= An Cléireach =

2007 book by Darach Ó Scolaí

An Cléireach (Gaelic: The Clerk) is a novel by the Irish writer Darach Ó Scolaí, published in 2007 and winner of the 2007 Oireachtas Prize for Literature. It also won Gradam Uí Shúilleabháin (Irish Language Book of the Year) in 2008.

== Plot ==
Set during the English Civil War, the book centers on the protagonist and narrator, a soldier and clerk in dispute with his colonel over a promotion.

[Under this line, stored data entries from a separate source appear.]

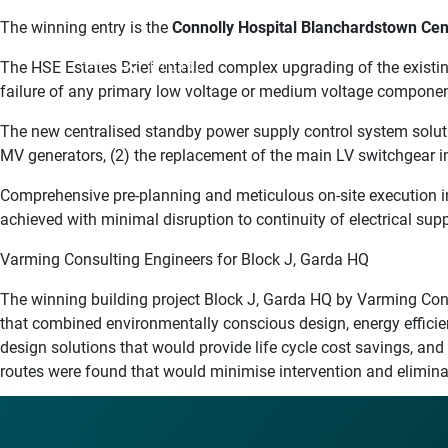
The winning entry is the
Connolly Hospital Blanchardstown Cen
MENU
The HSE Estates Brief entailed complex upgrading of the existi
failure of any primary low voltage or medium voltage componen
The new centralised standby power supply control system soluti
MV generators, (2) the replacement of the main LV switchgear 
Comprehensive pre-planning and meticulous on-site execution in
achieved with minimal disruption to continuity of electrical sup
Varming Consulting Engineers for Block J, Garda HQ
The winning building project Block J, Garda HQ by Varming Cons
that combined environmentally conscious design, energy effici
design solutions that would provide life cycle cost savings, an
routes were found that would minimise intervention and eliminate 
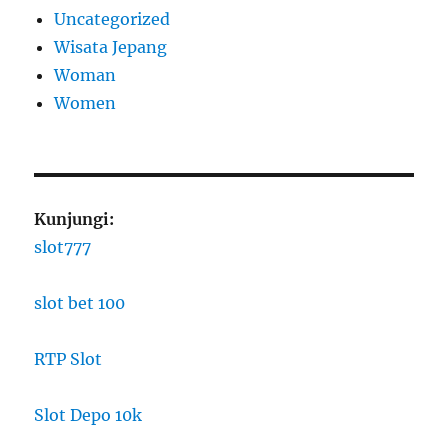
Uncategorized
Wisata Jepang
Woman
Women
Kunjungi:
slot777
slot bet 100
RTP Slot
Slot Depo 10k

In north Munster in the year 1650, as the remnants of the royalist army flee from the victorious parliamentarians, a band of poets and soldier-scribes are brought together and, regardless of the proximity of the enemy, spend the night storytelling.

In the stories recounted by Cearbhall Óg Ó Dálaigh, Toirdhealbhach Carach Ó Conchubhair and Fear Flatha Ó Gnímh, another theme surfaces in the novel, the story of a young man who has been entrusted with the safekeeping of an ancient psalter that has been in his family's keeping for three hundred years, and who has to flee abroad with the book as the Tudor conquest of Ireland is completed by 1601.

His hereditary responsibility brings him to the Spanish Netherlands, to Bohemia where he takes part in the Battle of White Mountain as a musketeer in captain Somhairle Mac Domhnaill's company, and from there to the Irish College of St Anthony in Leuven (Louvain), in the company of Brother Mícheál Ó Cléirigh and Father Brian Mac Giolla Coinnigh, and finally back to Ireland during the wars of the Irish Catholic Confederation and the Cromwellian conquest of Ireland.

And although the dispute between the narrator and the colonel is brought to a head that night in Ireland, the final strands of the novel are brought together in 1667 as the narrator lives in exile in the Spanish Netherlands.
== Reception ==
Tadhg Dubh Ó Cróinín in The Limerick Leader emphasizes the credibility and verisimilitude of the writing that succeeds in convincing the reader that at all times he is in the centre of the vortex no matter where the action takes him. Philip Cummings in Lá Nua reads the novel as a contemporary fiction, drawing attention to the author's tricks and modern conscious narrative.